Chemical transformations of deadwood and foliar litter of mixed boreal species during decomposition

Deadwood constitutes an important input of carbon to soil, but its role in carbon sequestration over the long term is not well documented in the eastern boreal forests of Canada, especially when compared with foliar litter. The objectives of this study were to characterize and compare patterns of mass loss and changes in chemical composition of deadwood and foliar litter of trembling aspen (Populus tremuloides Michx.), white spruce (Picea glauca (Moench) Voss), and balsam fir (Abies balsamea (L.) Mill.) during a 5- to 6-year period of field decomposition, using litterbags, solid-state C-13 nuclear magnetic resonance analysis, and lignin monomer quantification by cupric oxide oxidation. The maximum decomposition limit was similar between foliar litter and wood material, but foliar litter decomposed faster, reached the estimated maximum decomposition limit, and converged to a composition rich in alkyl, phenolic, and carbonyl carbon.
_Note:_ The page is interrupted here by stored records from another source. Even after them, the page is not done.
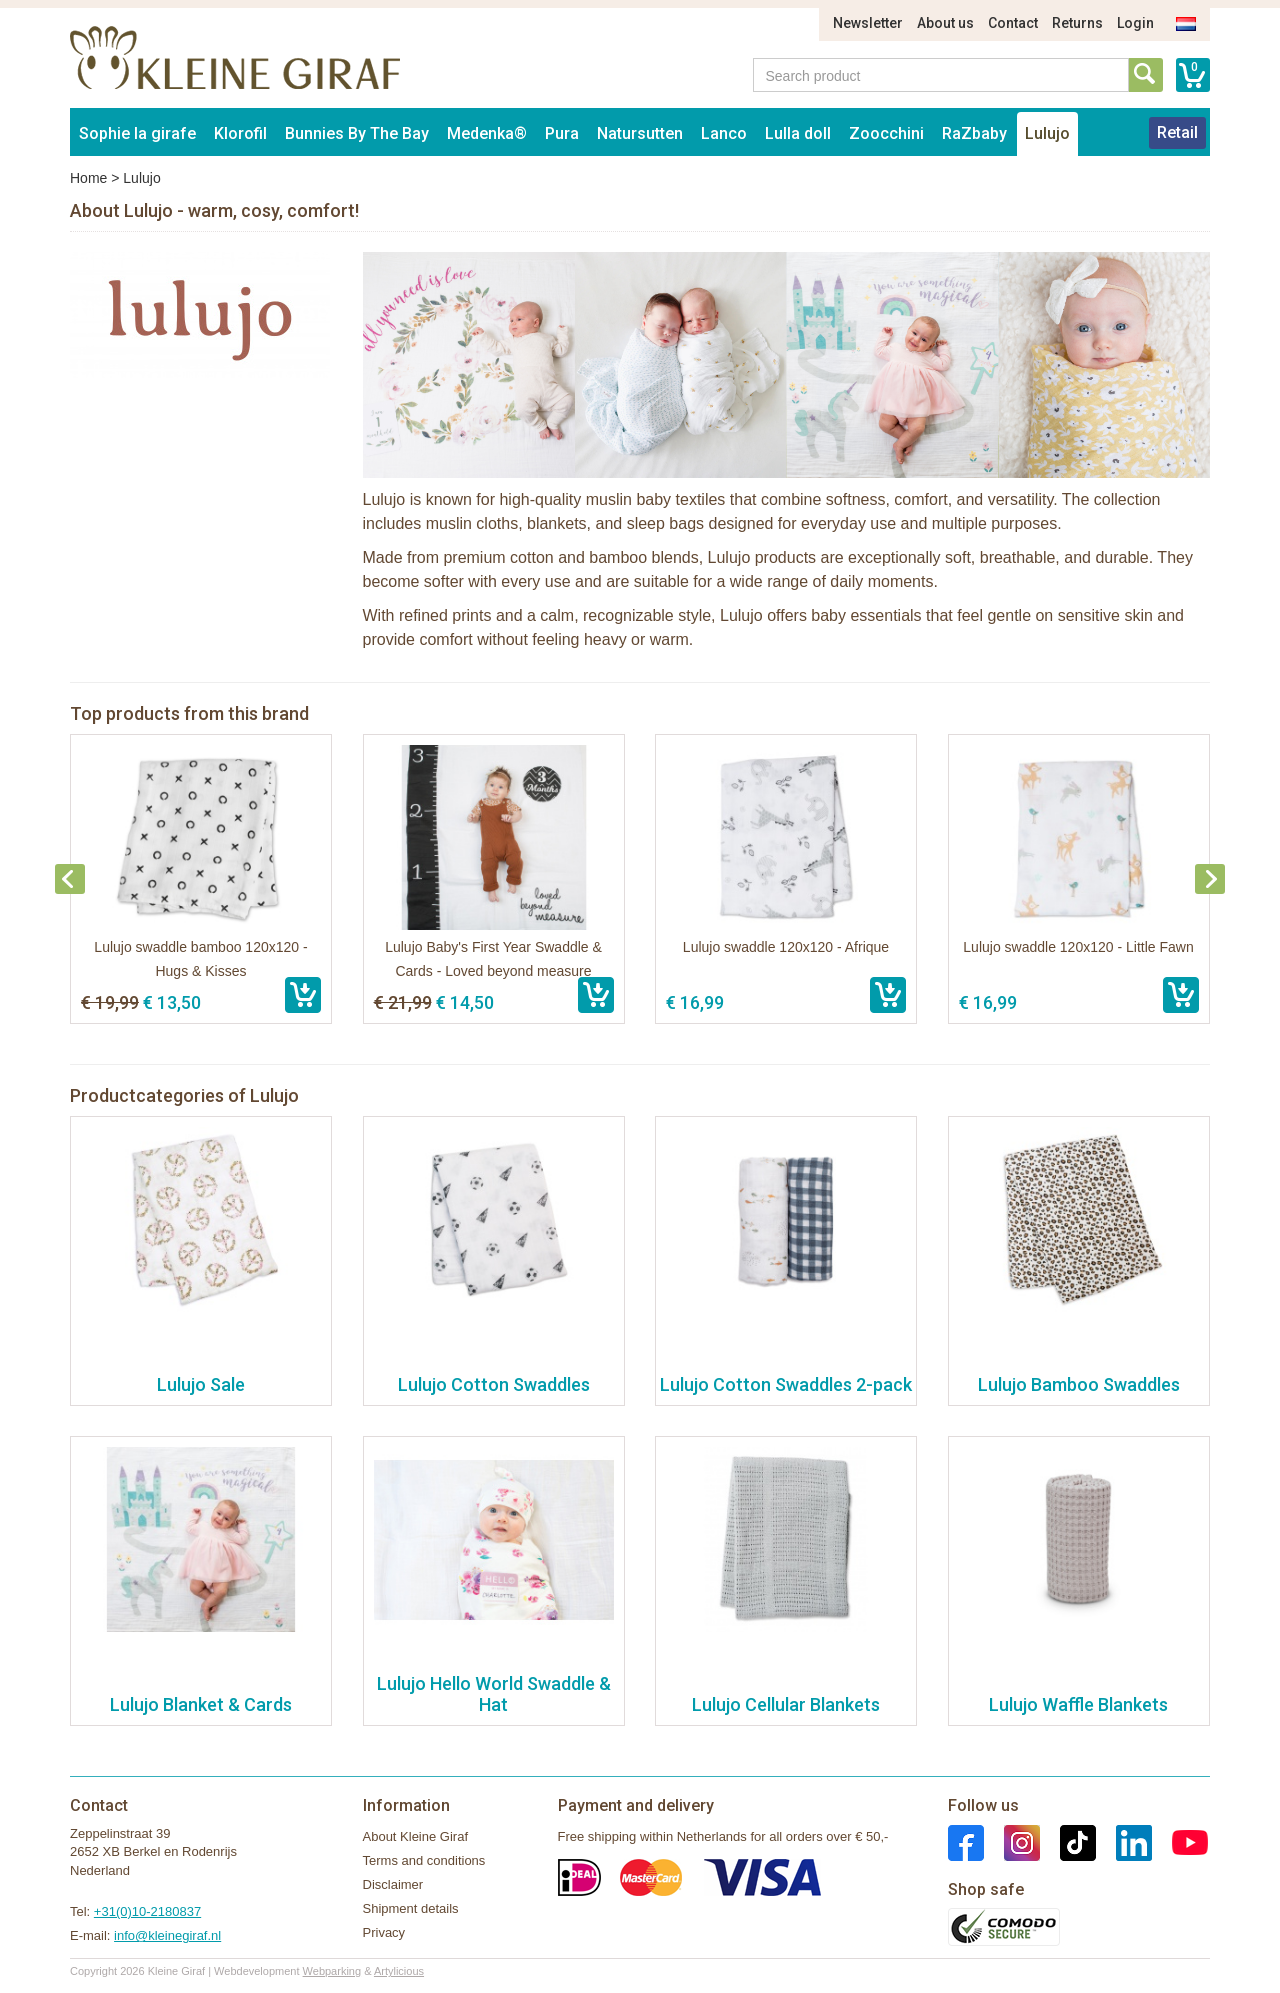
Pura (562, 133)
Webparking (332, 1971)
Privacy (384, 1932)
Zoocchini (886, 133)
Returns (1077, 23)
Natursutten (640, 133)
However, wood did not reach the estimated maximum decomposition limit and underwent relatively little chemical changes, remaining with high carbohydrate content. At the end of the experiment, aspen wood still had a lower lignin concentration than that of conifers, but contained higher proportions of alkyl and carbonyl carbon. Although wood contributes to a greater diversity in the chemical composition of the forest floor, foliar litter, which keeps a high alkyl C content throughout its decay, could generate more recalcitrant residual organic matter.